One of the problems with controversial movements is that they tend to be defined by their enemies. By this I mean that the common perceptions are crafted by those who feel most threatened by these groups. Think of stereotypes of illegal aliens, feminists, gays, and devout Muslims in our society. This especially applies to atheists in American society.
Most atheists I know barely acknowledge themselves as such. They rarely think about God or religion, but go about life, making an honest living, loving their partners and families, volunteering and voting. Yet in conservative Christian rhetoric, I hear that this minority is a threat to our society, more closely allied to Stalin and Hitler than Lincoln or Jefferson. A recent Gallup poll shows only 14% of Americans think that the country is ready for an atheist president.¬ Although only gays ranked lower in the poll, there are more “out” homosexuals in prominent elected offices than there are “out” atheists.¬ Clearly, atheists have a serious image problem in our country.
Their situation isn’t improved by the prominent atheists. When you have public skeptics like Sam Harris or Richard Dawkins who deliberately provoke the religious and who have a tendency to group all of the billions of believers in the same category of stupidity, there is little wonder that atheists are vilified.¬ I feel a visceral reaction whenever I hear fundamentalists label me and my fellow skeptics as the source of the world’s evils and worthy of eternal hellfire. You don’t win friends and influence people by questioning their integrity and morality and by explicitly making a demon out of a person for their world view.
I realize that Dawkins and Harris aren’t out to make friends, at least not with believers. But I think that they should be. Skeptics are a tiny minority in a democratic society dominated by people who believe in God. I’m not saying that non-theists shouldn’t be uncompromising in our beliefs, but we can certainly be more diplomatic in our critiques of religion. We need to look to the religious left as allies.

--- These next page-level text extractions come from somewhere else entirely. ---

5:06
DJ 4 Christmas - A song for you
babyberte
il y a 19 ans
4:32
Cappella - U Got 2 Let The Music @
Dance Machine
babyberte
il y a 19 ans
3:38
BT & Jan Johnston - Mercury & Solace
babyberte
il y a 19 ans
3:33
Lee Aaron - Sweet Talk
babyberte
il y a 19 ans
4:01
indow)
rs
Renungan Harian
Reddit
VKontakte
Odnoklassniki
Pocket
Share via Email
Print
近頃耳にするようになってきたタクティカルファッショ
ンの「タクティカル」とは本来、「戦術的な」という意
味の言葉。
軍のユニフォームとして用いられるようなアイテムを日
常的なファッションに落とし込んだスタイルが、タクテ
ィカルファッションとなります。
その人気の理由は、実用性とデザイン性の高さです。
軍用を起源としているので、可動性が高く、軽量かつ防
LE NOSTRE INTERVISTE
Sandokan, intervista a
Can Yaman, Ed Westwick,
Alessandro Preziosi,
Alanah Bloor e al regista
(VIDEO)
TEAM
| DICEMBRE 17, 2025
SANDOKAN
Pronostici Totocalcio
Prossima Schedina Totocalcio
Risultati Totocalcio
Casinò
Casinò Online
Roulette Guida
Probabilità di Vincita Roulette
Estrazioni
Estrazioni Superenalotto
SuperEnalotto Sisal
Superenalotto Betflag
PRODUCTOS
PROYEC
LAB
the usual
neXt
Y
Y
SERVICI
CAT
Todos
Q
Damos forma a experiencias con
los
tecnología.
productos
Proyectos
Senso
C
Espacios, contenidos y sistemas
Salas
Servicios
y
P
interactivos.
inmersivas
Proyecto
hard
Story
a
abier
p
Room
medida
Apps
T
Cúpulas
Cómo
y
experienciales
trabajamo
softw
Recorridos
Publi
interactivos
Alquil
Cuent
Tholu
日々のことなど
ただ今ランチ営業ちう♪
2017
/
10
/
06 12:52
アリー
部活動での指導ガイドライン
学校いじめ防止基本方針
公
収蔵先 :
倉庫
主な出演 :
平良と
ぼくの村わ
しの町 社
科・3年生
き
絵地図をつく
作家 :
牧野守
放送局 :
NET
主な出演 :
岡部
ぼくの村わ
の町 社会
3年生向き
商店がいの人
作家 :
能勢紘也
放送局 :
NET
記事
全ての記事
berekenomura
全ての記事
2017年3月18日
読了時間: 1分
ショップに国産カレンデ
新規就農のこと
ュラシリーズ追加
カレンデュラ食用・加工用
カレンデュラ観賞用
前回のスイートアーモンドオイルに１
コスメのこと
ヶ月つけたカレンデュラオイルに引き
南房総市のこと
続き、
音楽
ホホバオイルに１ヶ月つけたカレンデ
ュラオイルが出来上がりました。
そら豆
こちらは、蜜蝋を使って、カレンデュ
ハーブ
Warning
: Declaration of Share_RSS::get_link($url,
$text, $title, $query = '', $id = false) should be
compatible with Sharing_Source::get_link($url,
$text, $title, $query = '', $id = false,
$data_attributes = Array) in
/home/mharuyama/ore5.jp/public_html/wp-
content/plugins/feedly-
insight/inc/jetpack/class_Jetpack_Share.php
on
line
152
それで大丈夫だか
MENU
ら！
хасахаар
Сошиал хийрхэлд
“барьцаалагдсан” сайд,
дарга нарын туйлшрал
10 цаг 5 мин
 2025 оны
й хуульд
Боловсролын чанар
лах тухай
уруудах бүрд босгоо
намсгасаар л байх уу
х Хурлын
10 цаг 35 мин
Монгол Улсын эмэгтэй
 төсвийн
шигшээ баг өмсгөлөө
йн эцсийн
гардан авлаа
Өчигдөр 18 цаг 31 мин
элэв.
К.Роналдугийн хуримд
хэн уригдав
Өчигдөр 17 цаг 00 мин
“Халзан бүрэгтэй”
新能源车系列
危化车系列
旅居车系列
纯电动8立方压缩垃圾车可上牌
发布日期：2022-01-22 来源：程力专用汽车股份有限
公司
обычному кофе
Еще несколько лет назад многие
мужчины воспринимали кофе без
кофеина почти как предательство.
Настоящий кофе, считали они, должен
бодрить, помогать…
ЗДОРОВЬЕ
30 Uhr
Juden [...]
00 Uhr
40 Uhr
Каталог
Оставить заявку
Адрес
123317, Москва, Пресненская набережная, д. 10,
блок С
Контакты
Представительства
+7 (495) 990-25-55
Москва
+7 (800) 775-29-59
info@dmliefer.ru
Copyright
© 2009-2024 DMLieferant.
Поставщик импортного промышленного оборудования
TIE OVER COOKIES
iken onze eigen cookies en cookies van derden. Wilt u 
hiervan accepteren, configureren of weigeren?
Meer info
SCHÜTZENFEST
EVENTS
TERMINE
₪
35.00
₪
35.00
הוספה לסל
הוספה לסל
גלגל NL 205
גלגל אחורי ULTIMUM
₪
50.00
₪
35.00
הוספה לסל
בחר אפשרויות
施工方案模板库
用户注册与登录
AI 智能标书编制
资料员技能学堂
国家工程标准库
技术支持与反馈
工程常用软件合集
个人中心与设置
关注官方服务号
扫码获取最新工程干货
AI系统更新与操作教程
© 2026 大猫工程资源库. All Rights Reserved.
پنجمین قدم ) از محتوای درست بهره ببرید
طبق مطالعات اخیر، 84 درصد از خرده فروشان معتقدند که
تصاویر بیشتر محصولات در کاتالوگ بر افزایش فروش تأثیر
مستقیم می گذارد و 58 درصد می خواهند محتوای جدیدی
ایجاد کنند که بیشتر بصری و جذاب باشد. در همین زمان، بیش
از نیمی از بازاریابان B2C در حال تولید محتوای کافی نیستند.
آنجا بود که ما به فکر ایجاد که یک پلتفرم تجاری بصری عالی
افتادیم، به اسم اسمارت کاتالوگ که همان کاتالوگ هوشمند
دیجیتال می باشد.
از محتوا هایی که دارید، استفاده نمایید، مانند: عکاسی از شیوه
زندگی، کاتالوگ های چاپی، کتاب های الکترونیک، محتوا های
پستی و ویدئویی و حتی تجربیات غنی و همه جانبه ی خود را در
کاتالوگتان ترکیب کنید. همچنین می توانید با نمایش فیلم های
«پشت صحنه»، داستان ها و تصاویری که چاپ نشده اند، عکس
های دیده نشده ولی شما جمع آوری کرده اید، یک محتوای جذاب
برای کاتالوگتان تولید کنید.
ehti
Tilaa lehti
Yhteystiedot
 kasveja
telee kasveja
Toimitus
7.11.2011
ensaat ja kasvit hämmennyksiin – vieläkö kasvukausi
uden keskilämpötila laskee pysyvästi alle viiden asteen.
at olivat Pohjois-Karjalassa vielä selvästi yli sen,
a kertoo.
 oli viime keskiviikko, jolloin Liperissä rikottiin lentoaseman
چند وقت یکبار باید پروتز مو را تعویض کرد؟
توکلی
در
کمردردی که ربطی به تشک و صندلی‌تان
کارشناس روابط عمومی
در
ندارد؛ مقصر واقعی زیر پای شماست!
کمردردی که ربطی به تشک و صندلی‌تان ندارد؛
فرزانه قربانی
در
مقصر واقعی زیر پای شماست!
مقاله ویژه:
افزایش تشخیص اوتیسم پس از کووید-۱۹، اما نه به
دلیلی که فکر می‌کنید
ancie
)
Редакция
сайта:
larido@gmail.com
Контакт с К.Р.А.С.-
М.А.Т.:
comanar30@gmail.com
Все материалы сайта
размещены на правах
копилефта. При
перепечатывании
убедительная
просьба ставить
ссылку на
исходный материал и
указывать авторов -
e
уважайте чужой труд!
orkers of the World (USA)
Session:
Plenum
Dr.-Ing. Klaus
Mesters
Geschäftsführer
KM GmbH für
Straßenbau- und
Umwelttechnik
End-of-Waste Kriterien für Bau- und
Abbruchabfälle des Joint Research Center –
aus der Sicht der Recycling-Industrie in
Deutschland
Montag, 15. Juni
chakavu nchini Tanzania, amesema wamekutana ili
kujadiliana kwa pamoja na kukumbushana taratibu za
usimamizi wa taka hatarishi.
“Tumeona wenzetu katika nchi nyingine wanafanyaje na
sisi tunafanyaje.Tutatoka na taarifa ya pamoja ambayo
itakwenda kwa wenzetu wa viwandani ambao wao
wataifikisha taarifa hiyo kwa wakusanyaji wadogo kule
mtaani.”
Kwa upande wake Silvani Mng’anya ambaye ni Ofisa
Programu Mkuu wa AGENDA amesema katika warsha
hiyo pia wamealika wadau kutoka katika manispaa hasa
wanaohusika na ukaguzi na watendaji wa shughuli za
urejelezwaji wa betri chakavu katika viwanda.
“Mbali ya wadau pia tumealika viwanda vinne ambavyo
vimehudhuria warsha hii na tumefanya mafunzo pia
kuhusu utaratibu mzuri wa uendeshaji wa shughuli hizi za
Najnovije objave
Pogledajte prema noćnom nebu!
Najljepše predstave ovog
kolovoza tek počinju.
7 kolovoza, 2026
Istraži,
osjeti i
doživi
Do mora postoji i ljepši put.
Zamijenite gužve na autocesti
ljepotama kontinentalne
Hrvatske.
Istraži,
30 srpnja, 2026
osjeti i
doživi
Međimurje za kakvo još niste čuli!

First of all, liberal believers have more in common with most atheists and agnostics than they do with the fundamentalists in their respective traditions. Skeptics and left-leaning believers share fundamental values. Both groups realize the need for the separation of church and state and the importance of free speech. We all have a deep respect for the tolerance and pluralism that form the basis of our civil society and the science that has both empowered humanity and transformed our perspective of the universe and our place in it.
The fundamentalists, Biblical literalists, and Christian dominionists who wield so much power in our society do not share these values with the spiritual left. They share some words (“God” and “salvation”) and stories (Christians all share the Bible, though there are many variations and translations), but these are interpreted so differently that sometimes they might as well be speaking different languages.
I am not saying that atheists and other skeptics should compromise their beliefs and integrity. But we have much to gain by differentiating between many shades of religiosity and reaching out to those who share many of our most cherished values.